Really good read. I graduated from an ECE program (with a focus on VLSI and comp arch) in 2003, but went straight to software after that, so this was a great refresher for me, as well as explaining some of the newer stuff that hadn't been in use then. I especially liked how he explained how caches work, and the different types (direct-mapped vs. n-way associative). I remember it took me a while back in school to really grok caching, but the explanation here was clearer than anything I ever saw in class.
Overall I was most impressed by the discussions of the pros and cons of each of the designs and the various tradeoffs involved. Often the "why did they do it this way?" is left out.
Heh, perhaps I just read it faster because I have some familiarity already, but I got through it in about 45 minutes.
I'll add another vote for it. It's a well-done entry in the sparsely populated but useful genre of fairly-but-not-too-technical computer books.

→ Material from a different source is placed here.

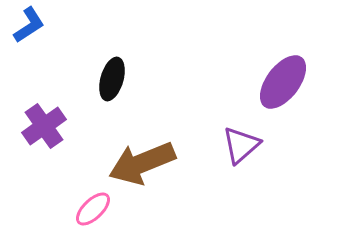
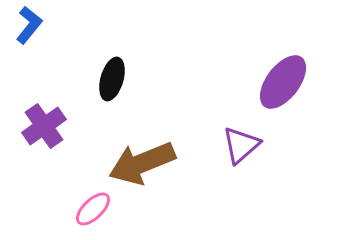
blue L-shape: rotated 18 degrees counterclockwise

Less technical than a book on computer architecture intended for a computer engineer; but more technical than the almost insultingly introductory "how your computer works!" type of books.
Seems like a great summary, but it should probably be expanded to cover a few things that really matter these days but were beyond the scope of the article originally.

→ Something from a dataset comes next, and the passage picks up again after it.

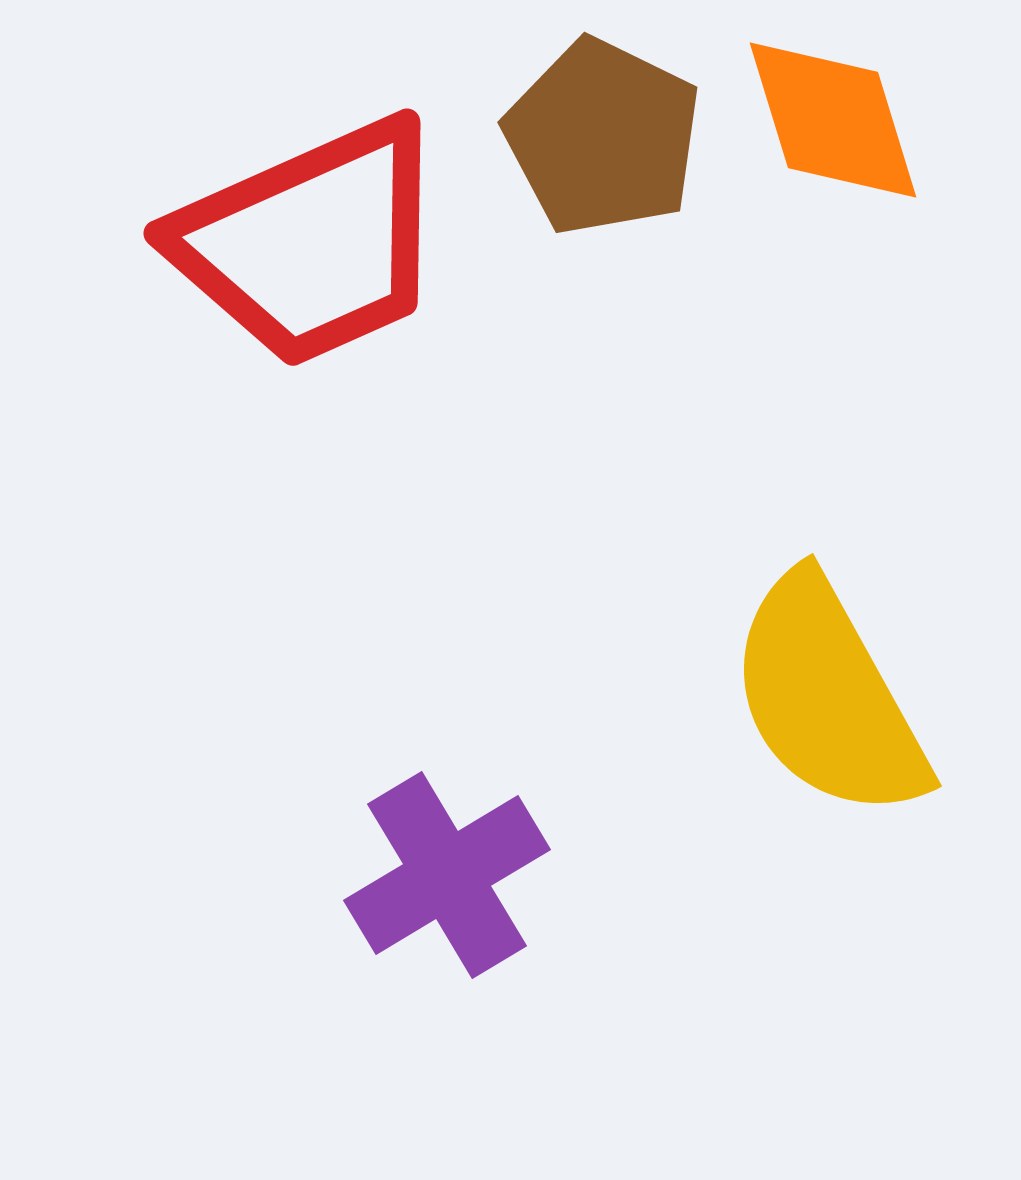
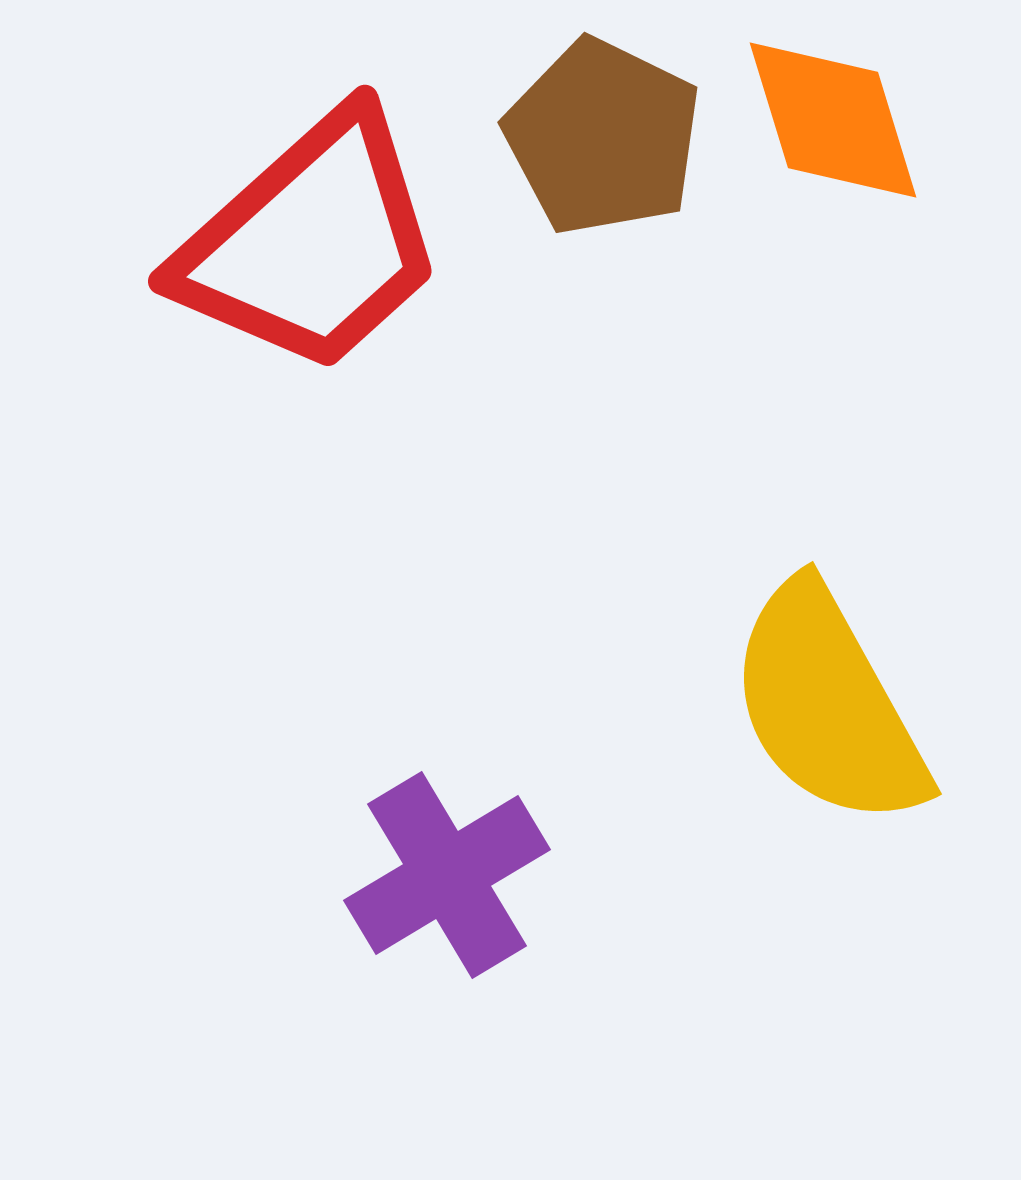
red trapezoid: rotated 18 degrees counterclockwise
yellow semicircle: moved 8 px down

It really doesn't explain much that is relevant to how SMP is done, but there's been a lot of interesting architectural progress there: The point-to-point HyperTransport links and on-die memory controller were the two biggest advantages the Opteron initially had over contemporaneous Xeons that used a shared front side bus connected to a memory controller in the Northbridge, but it also meant bring the complexities of NUMA to mainstream systems. Intel's first Dual-Core CPUs were also just two P4s sharing a socket, which was less effective than later designs that that had shared L2 and L3 caches.
I'd also like to see a bit more about GPUs, as they use a different mix of techniques (many cores, in-order, but also VLIW) and have quite different memory and cache systems (eg. ring buses, directly controllable global/local/constant memory regions).
The thing that seems to me as missing from this (and most similar materials) is at least some discussion of how control logic for any of these RISC-like datapaths looks like in hardware. In my experience many people expect lot of complexity and magic in that and then are surprised by it being significantly simpler.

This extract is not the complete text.